* **EXERCISE PROMPT**
Reproduce, word for word, the lines in the material below starting with the one that has "IMPRESSUM (419, 804)" and going on through the one that has "Lista De Distribuidores (481, 1366)". Leave out all pictures.

--- START ---

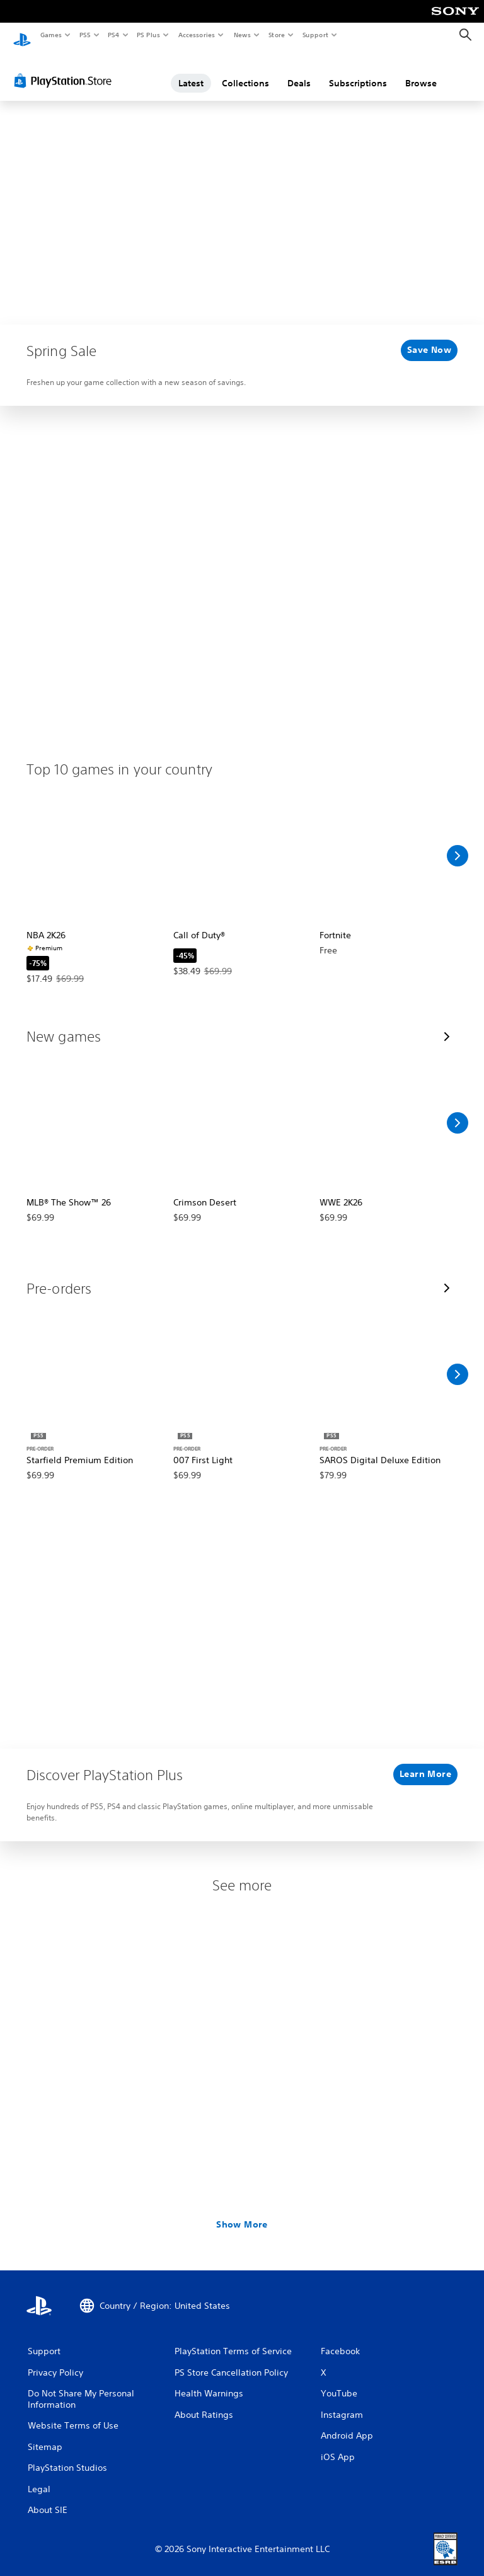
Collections (245, 71)
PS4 (113, 34)
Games (50, 34)
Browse (421, 71)
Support (315, 34)
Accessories (196, 34)
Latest (191, 71)
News (242, 34)
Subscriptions (358, 71)
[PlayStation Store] (65, 69)
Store (276, 34)
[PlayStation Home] (22, 35)
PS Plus (149, 34)
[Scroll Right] (457, 844)
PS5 (85, 34)
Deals (299, 71)
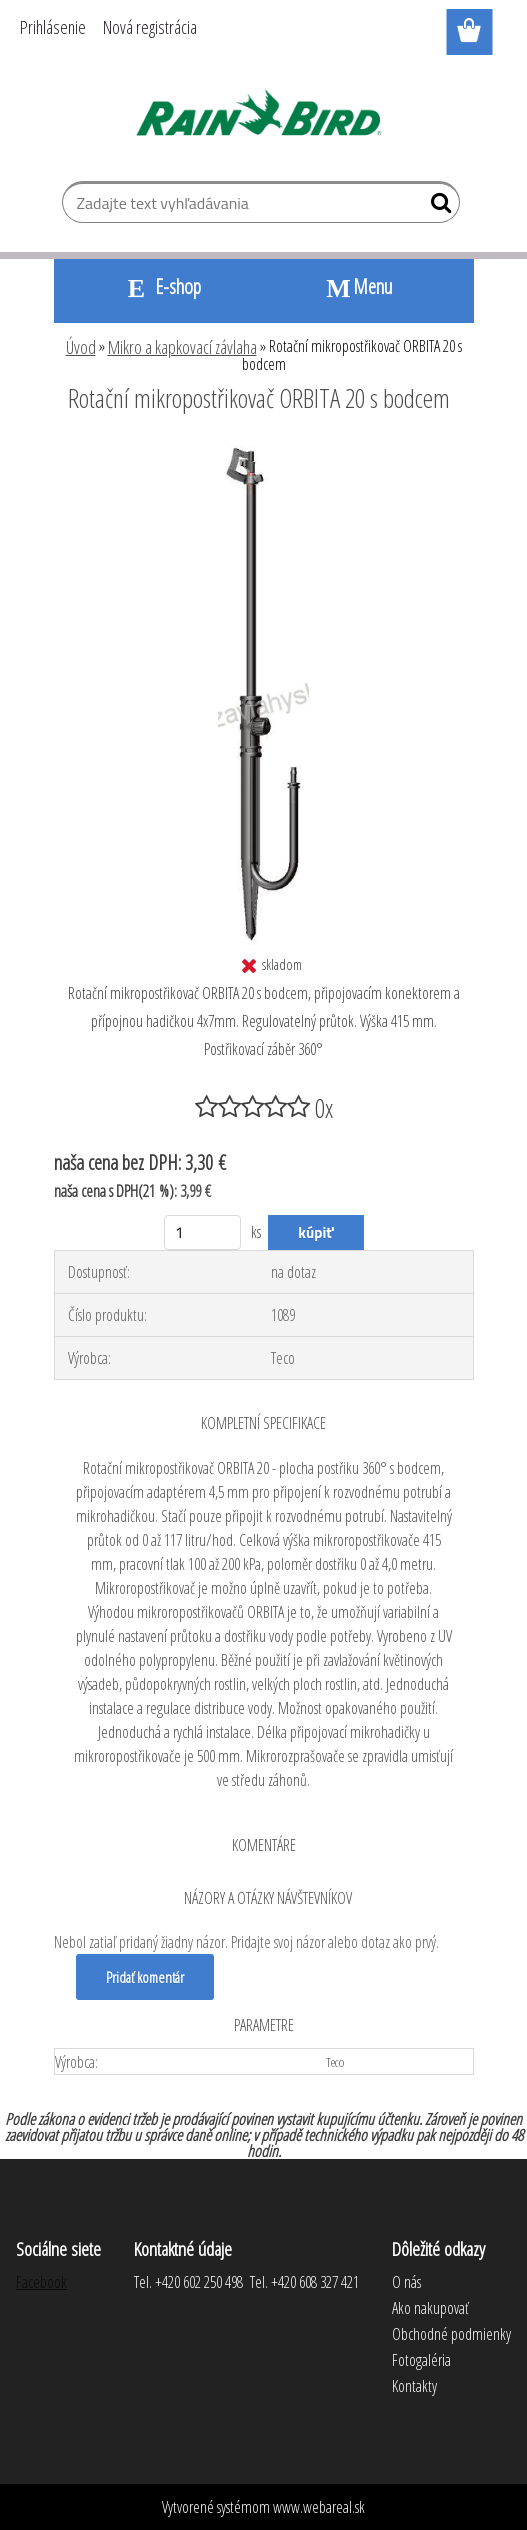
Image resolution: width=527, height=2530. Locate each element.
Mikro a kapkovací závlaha (182, 347)
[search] (436, 207)
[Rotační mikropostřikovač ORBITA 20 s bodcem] (263, 453)
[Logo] (263, 116)
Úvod (81, 347)
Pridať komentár (145, 1977)
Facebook (41, 2282)
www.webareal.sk (319, 2507)
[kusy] (202, 1232)
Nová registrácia (150, 27)
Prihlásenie (53, 27)
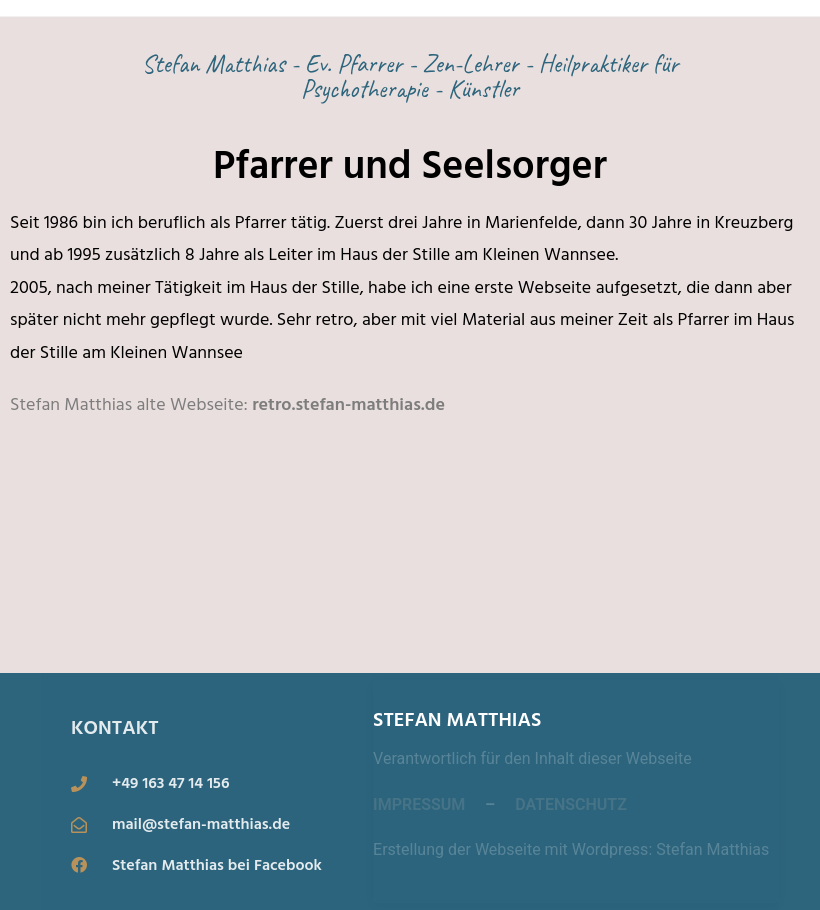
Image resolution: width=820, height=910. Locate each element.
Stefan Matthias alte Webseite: (129, 404)
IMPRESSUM (419, 804)
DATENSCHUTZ (571, 804)
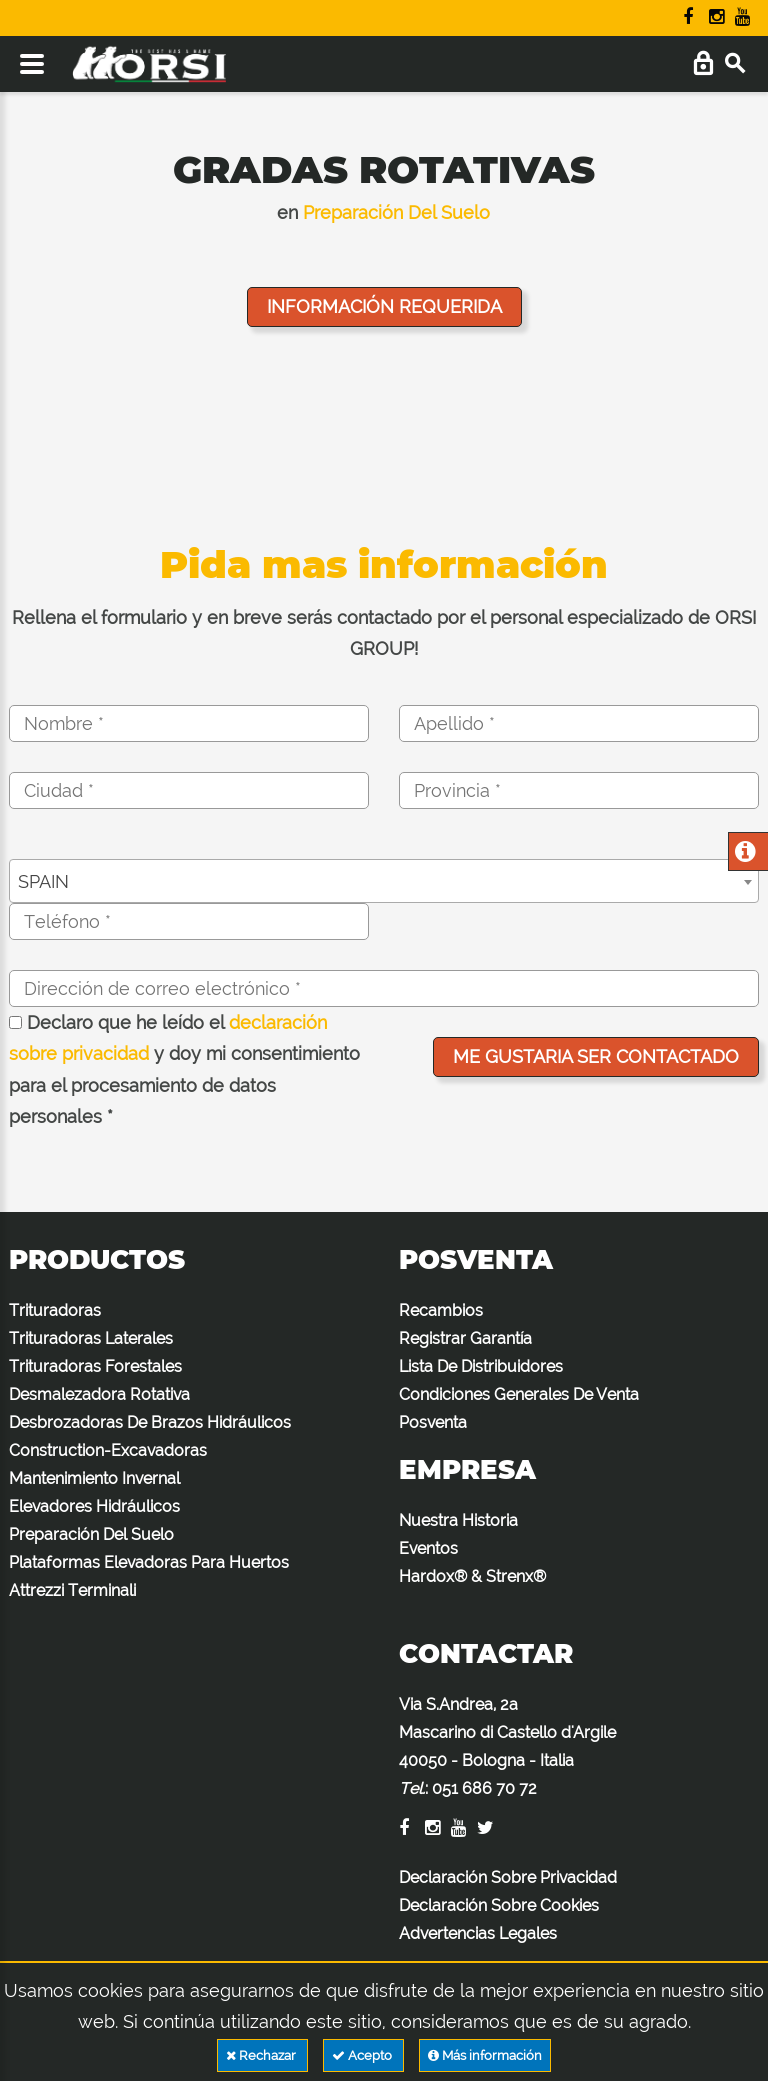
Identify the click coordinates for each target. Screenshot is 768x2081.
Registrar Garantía (465, 1338)
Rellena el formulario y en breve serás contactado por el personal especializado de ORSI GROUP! (384, 633)
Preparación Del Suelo (396, 212)
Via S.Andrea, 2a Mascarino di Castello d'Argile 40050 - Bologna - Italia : (507, 1746)
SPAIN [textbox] (43, 881)
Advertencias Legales (478, 1933)
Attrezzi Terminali (72, 1590)
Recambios (441, 1310)
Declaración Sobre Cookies (499, 1905)
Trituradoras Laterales (91, 1338)
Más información (485, 2055)
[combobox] (384, 881)
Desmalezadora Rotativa (99, 1394)
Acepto (363, 2055)
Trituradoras (55, 1310)
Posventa (433, 1422)
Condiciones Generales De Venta (519, 1394)
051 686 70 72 (484, 1788)
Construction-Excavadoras (108, 1450)
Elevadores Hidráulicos (94, 1506)
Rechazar (262, 2055)
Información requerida (384, 306)
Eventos (428, 1548)
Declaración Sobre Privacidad (508, 1877)
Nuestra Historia (458, 1520)
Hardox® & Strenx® (472, 1576)
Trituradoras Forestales (95, 1366)
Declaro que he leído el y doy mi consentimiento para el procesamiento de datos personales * (184, 1070)
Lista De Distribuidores (481, 1366)
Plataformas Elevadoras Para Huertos (149, 1562)
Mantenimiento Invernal (94, 1478)
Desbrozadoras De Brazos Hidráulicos (150, 1422)
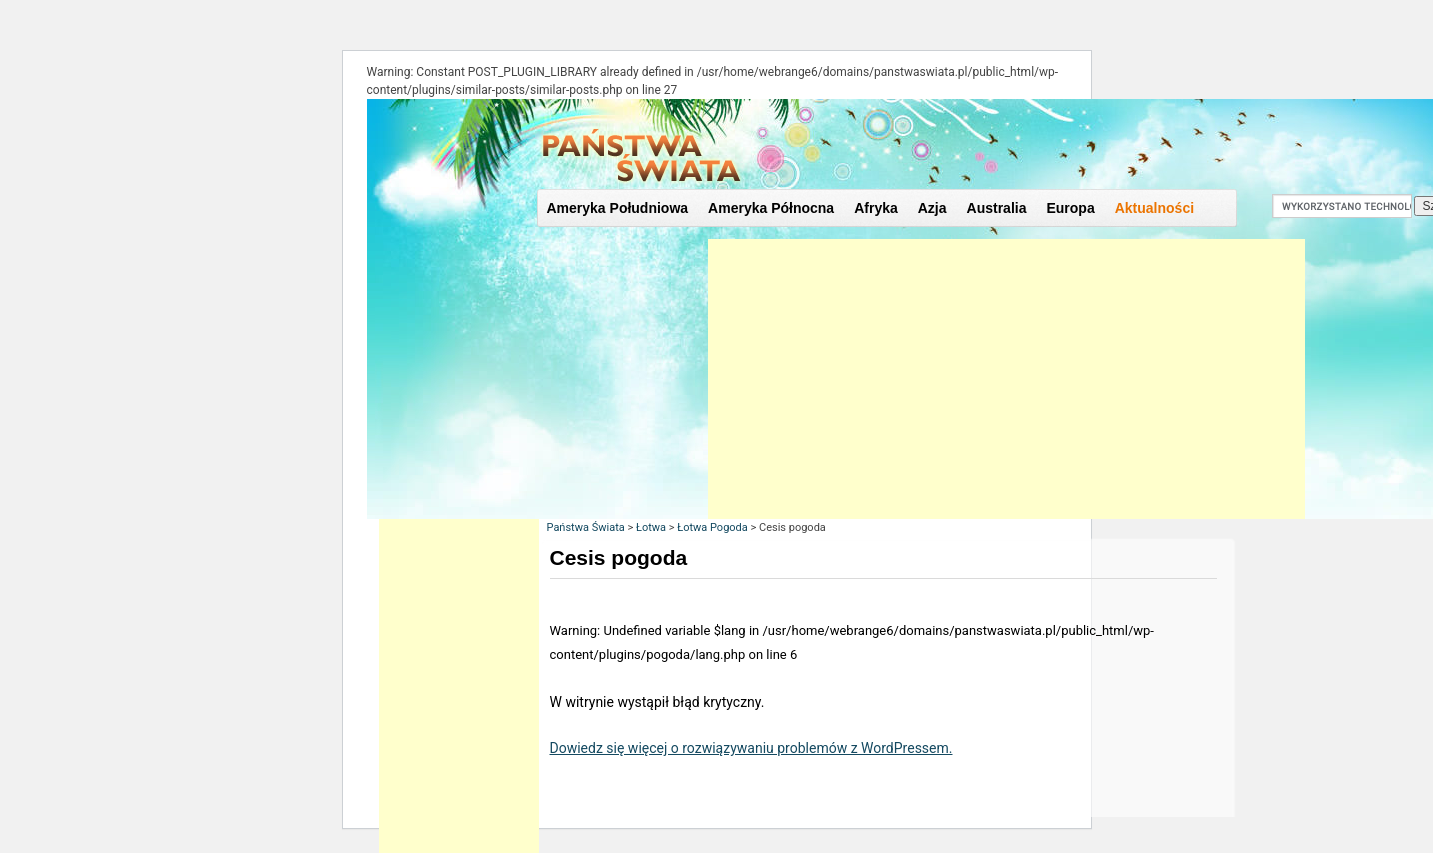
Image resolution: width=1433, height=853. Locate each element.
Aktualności (1154, 208)
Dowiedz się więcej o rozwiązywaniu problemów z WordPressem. (751, 748)
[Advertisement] (1006, 379)
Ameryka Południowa (618, 208)
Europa (1070, 208)
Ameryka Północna (771, 208)
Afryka (876, 208)
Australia (997, 208)
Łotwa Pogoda (712, 527)
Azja (932, 208)
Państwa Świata (586, 527)
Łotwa (651, 527)
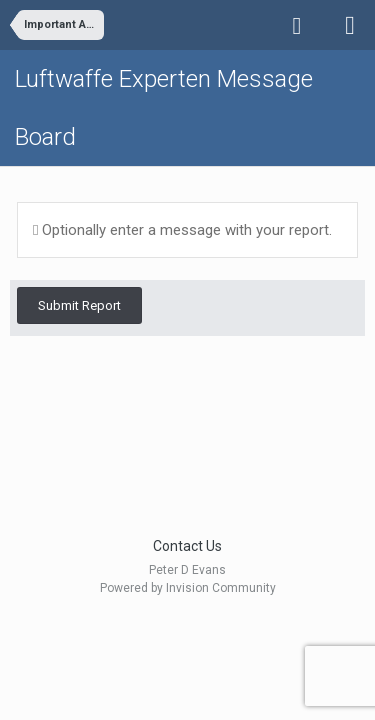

--- END ---

* **ANSWER FOR THIS EXERCISE**
IMPRESSUM (419, 804)
DATENSCHUTZ (571, 804)
Identify the click coordinates for each target. Screenshot is 768x2081.
Registrar Garantía (465, 1338)
Rellena el formulario y en breve serás contactado por el personal especializado de ORSI GROUP! (384, 633)
Preparación Del Suelo (396, 212)
Via S.Andrea, 2a Mascarino di Castello d'Argile 40050 - Bologna - Italia : (507, 1746)
SPAIN [textbox] (43, 881)
Advertencias Legales (478, 1933)
Attrezzi Terminali (72, 1590)
Recambios (441, 1310)
Declaración Sobre Cookies (499, 1905)
Trituradoras Laterales (91, 1338)
Más información (485, 2055)
[combobox] (384, 881)
Desmalezadora Rotativa (99, 1394)
Acepto (363, 2055)
Trituradoras (55, 1310)
Posventa (433, 1422)
Condiciones Generales De Venta (519, 1394)
051 686 70 72 (484, 1788)
Construction-Excavadoras (108, 1450)
Elevadores Hidráulicos (94, 1506)
Rechazar (262, 2055)
Información requerida (384, 306)
Eventos (428, 1548)
Declaración Sobre Privacidad (508, 1877)
Nuestra Historia (458, 1520)
Hardox® & Strenx® (472, 1576)
Trituradoras Forestales (95, 1366)
Declaro que he leído el y doy mi consentimiento para el procesamiento de datos personales * (184, 1070)
Lista De Distribuidores (481, 1366)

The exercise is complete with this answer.